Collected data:
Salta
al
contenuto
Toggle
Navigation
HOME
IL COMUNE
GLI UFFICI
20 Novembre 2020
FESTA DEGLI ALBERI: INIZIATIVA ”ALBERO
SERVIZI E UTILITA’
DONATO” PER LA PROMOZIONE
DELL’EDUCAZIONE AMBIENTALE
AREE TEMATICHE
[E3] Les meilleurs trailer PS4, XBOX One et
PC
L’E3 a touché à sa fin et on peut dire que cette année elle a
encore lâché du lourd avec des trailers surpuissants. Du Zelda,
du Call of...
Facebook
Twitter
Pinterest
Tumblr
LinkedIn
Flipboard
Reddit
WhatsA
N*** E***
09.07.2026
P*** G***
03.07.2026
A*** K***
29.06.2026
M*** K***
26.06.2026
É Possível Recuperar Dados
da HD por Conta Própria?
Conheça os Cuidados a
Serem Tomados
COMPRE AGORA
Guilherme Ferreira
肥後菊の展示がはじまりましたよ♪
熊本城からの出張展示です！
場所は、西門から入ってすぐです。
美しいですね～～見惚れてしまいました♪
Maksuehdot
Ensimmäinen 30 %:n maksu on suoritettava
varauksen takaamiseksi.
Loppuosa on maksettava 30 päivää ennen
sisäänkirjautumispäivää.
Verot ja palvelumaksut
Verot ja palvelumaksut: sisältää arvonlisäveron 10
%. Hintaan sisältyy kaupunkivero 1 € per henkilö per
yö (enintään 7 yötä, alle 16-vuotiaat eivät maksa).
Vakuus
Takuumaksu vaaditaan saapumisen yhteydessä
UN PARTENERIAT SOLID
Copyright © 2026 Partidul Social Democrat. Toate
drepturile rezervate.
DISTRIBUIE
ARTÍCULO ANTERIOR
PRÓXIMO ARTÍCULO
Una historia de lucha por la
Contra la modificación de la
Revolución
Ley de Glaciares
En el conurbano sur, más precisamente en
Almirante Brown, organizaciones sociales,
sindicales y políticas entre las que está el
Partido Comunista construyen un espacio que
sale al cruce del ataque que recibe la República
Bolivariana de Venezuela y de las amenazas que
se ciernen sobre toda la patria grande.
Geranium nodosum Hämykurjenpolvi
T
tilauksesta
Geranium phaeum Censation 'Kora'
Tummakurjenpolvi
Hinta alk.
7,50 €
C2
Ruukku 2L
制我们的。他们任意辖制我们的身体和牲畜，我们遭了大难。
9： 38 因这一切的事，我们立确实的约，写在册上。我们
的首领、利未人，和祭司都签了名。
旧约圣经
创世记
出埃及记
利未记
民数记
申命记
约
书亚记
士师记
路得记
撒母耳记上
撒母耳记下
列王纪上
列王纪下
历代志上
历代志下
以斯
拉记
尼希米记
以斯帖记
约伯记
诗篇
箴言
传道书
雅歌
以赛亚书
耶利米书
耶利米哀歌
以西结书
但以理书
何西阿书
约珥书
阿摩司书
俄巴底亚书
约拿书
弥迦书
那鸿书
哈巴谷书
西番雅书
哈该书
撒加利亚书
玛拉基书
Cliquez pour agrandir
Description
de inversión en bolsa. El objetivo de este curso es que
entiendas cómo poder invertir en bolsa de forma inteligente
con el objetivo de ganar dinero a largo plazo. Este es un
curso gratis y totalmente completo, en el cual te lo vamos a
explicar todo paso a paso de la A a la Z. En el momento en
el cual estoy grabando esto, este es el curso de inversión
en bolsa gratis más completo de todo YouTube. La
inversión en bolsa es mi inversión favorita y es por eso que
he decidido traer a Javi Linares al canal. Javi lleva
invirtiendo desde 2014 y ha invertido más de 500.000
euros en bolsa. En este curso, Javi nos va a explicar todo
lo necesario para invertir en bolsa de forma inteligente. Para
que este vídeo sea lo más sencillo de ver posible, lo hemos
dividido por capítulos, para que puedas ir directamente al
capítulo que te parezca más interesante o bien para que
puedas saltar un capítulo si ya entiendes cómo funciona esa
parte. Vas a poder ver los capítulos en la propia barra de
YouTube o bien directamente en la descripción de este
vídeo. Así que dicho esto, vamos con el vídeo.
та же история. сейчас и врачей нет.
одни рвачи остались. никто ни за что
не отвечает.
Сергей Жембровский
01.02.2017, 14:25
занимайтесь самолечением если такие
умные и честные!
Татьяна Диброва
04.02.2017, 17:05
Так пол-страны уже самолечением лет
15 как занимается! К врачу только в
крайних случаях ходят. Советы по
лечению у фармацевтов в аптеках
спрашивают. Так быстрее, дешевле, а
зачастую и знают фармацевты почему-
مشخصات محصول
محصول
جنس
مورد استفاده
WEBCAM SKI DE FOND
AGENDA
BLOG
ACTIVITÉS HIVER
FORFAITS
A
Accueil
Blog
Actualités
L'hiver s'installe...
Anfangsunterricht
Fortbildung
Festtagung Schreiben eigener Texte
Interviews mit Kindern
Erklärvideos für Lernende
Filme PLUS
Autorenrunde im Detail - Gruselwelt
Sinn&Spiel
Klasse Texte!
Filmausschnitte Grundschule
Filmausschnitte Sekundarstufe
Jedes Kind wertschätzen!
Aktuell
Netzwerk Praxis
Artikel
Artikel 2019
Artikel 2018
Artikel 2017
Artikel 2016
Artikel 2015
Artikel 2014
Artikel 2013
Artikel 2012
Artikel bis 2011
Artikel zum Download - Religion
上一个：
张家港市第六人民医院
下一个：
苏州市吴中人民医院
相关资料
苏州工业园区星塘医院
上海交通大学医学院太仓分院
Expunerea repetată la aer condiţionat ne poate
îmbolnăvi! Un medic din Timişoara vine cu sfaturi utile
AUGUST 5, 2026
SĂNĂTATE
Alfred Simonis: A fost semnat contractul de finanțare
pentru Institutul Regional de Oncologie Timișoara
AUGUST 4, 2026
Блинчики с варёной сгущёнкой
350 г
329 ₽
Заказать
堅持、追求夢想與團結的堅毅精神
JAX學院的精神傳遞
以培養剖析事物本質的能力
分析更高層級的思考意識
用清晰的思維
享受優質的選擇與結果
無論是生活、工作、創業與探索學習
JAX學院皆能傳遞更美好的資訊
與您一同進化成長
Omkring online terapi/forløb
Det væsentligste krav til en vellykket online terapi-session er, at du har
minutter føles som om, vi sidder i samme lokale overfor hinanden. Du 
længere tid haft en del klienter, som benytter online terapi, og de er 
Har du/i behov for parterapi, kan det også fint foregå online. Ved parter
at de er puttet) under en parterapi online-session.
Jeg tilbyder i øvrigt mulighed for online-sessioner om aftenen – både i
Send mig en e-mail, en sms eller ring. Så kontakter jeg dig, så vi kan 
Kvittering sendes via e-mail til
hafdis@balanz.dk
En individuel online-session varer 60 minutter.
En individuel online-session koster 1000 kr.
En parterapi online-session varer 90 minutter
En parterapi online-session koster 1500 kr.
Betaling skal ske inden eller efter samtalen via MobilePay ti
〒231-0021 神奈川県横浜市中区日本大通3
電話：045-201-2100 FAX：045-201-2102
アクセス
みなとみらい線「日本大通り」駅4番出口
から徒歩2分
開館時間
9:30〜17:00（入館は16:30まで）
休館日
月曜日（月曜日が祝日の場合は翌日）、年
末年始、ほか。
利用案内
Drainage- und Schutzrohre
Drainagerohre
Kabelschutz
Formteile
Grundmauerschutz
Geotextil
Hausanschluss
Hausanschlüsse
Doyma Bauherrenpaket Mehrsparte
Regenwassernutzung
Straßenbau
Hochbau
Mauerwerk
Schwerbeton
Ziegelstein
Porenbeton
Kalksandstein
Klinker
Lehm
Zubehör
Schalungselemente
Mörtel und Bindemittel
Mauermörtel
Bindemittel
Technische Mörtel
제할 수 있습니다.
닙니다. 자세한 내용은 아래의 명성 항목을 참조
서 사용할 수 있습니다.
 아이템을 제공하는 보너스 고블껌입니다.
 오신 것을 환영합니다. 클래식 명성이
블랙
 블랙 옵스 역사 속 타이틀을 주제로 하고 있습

ACTION ITEM:
Copy out each line of the records above that includes "mail".

SOLVED PROBLEM:
Send mig en e-mail, en sms eller ring. Så kontakter jeg dig, så vi kan 
Kvittering sendes via e-mail til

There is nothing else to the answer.